US help needed to fight against drugs not rhetoric

I am somewhat disappointed with the United States and their continued highhandedness where Guyana’s drug fight is concerned. Every year the US publishes its International Narcotics Control Strategy Report in which they say basically the same thing about Guyana year after year, yet still I can vividly recall the Drug Enforcement Agency (DEA) personnel being here sometime back to scout out the country, as well Trinidad and Tobago and Suriname, with a view to opening offices in these locations.  The end result was it being opened in Trinidad only with oversight in Guyana and Suriname.

Now this is puzzling, in that the US is very much aware of how much help this country needs in its fight against drugs and they chose not to open an office here where they would be closer to the problem thus able to offer more assistance and expertise.  The Trinidad-based DEA can only do so much, which is practically nothing, from so far.

President Jagdeo has never stopped the US from opening a DEA office here; he is very much aware that we need help to get the drug peddlers off the streets and behind bars.  Everyone knows the demand for drugs in the United States is very high, possibly the highest, and we are also aware that Guyana is a transit shipment point for drugs leaving South America, where the supply is the highest, for other parts of the world.

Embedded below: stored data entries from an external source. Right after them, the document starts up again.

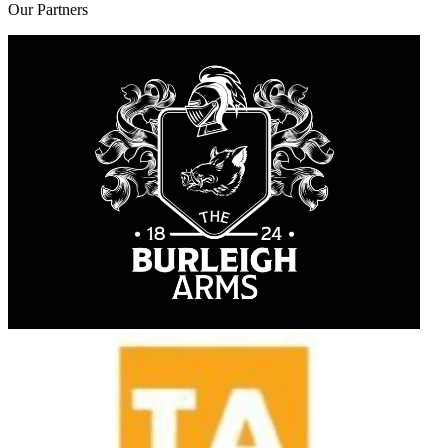
Our
Partners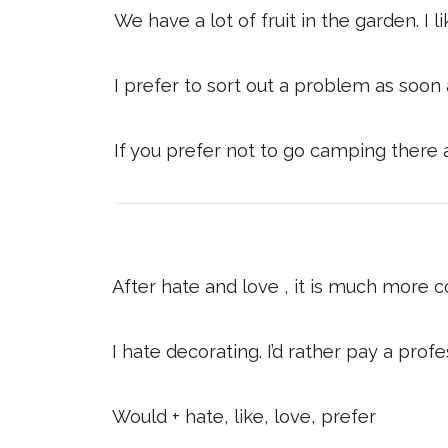
We have a lot of fruit in the garden. I
I prefer to sort out a problem as soon a
If you prefer not to go camping there 
After hate and love , it is much more 
I hate decorating. I’d rather pay a profes
Would + hate, like, love, prefer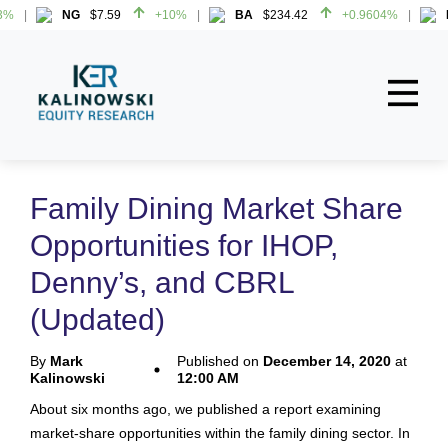
NG
$7.59
+10%
BA
$234.42
+0.9604%
H
NG
$7.59
+10%
BA
$234.42
+0.9604%
H
Home
About
Family Dining Market Share
All Reports
Opportunities for IHOP,
Media Mentions
Denny’s, and CBRL
Contact
(Updated)
Subscribe To Our Reports
By
Mark
Published on
December 14, 2020
at
Kalinowski
12:00 AM
Login
About six months ago, we published a report examining
market-share opportunities within the family dining sector. In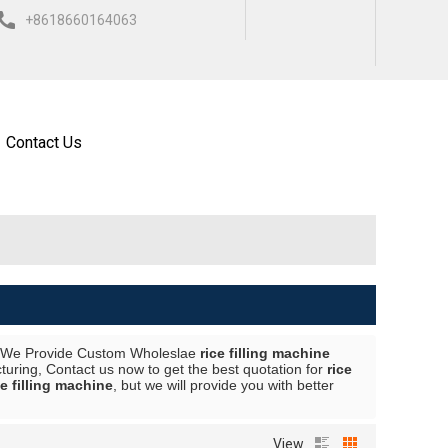
+8618660164063
ISH
العربية
ESPAÑOL
Contact Us
 We Provide Custom Wholeslae
rice filling machine
uring, Contact us now to get the best quotation for
rice
ce filling machine
, but we will provide you with better
View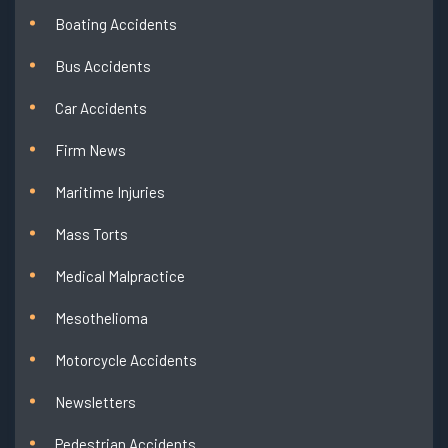
Boating Accidents
Bus Accidents
Car Accidents
Firm News
Maritime Injuries
Mass Torts
Medical Malpractice
Mesothelioma
Motorcycle Accidents
Newsletters
Pedestrian Accidents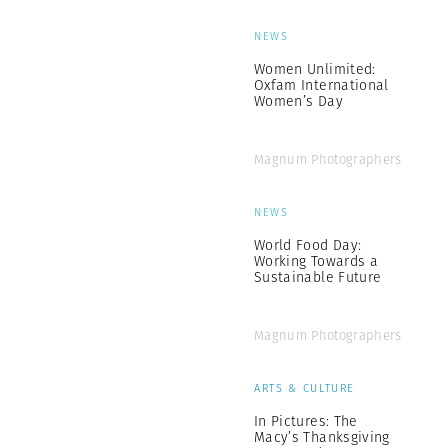
NEWS
Women Unlimited:
Oxfam International
Women’s Day
Magnum Photographers
NEWS
World Food Day:
Working Towards a
Sustainable Future
Magnum Photographers
ARTS & CULTURE
In Pictures: The
Macy’s Thanksgiving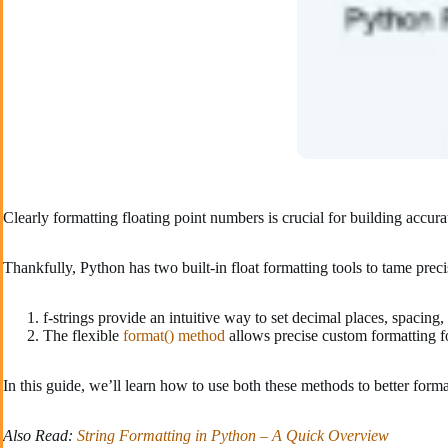
Clearly formatting floating point numbers is crucial for building accur
Thankfully, Python has two built-in float formatting tools to tame preci
f-strings provide an intuitive way to set decimal places, spacing
The flexible
format() method
allows precise custom formatting fo
In this guide, we’ll learn how to use both these methods to better form
Also Read:
String Formatting in Python – A Quick Overview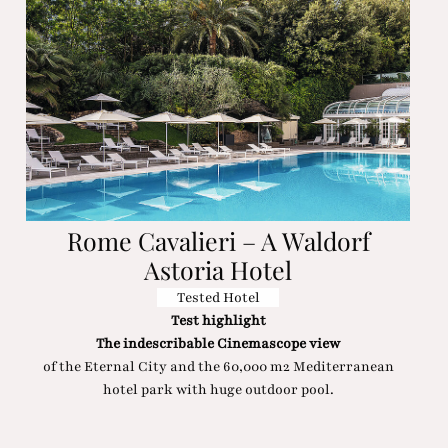
Rome Cavalieri – A Waldorf
Astoria Hotel
Tested Hotel
Test highlight
The indescribable Cinemascope view
of the Eternal City and the 60,000 m2 Mediterranean
hotel park with huge outdoor pool.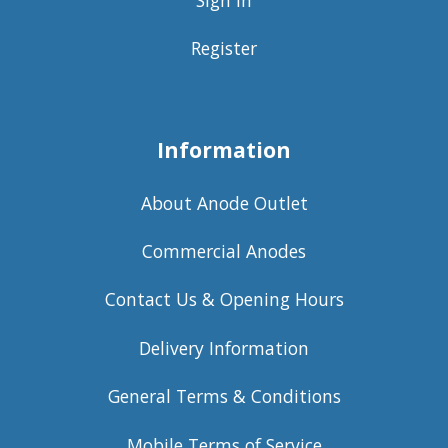
Register
Information
About Anode Outlet
Commercial Anodes
Contact Us & Opening Hours
Delivery Information
General Terms & Conditions
Mobile Terms of Service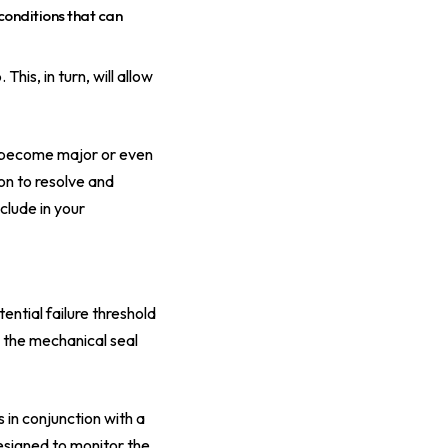
conditions that can
is, in turn, will allow
y become major or even
ion to resolve and
clude in your
ential failure threshold
 the mechanical seal
 in conjunction with a
designed to monitor the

Guyana needs help in weeding out and capturing these drug lords in society and prosecuting them and the US needs to step up their game, and like Dr. Roger Luncheon is reported in the news as saying; “more walk and less talk” is needed from them.

Work is being done by the Government in the fight against drugs,and this was acknowledged in the report; but there is definitely a need for more to be done and help to be provided by countries like the United States.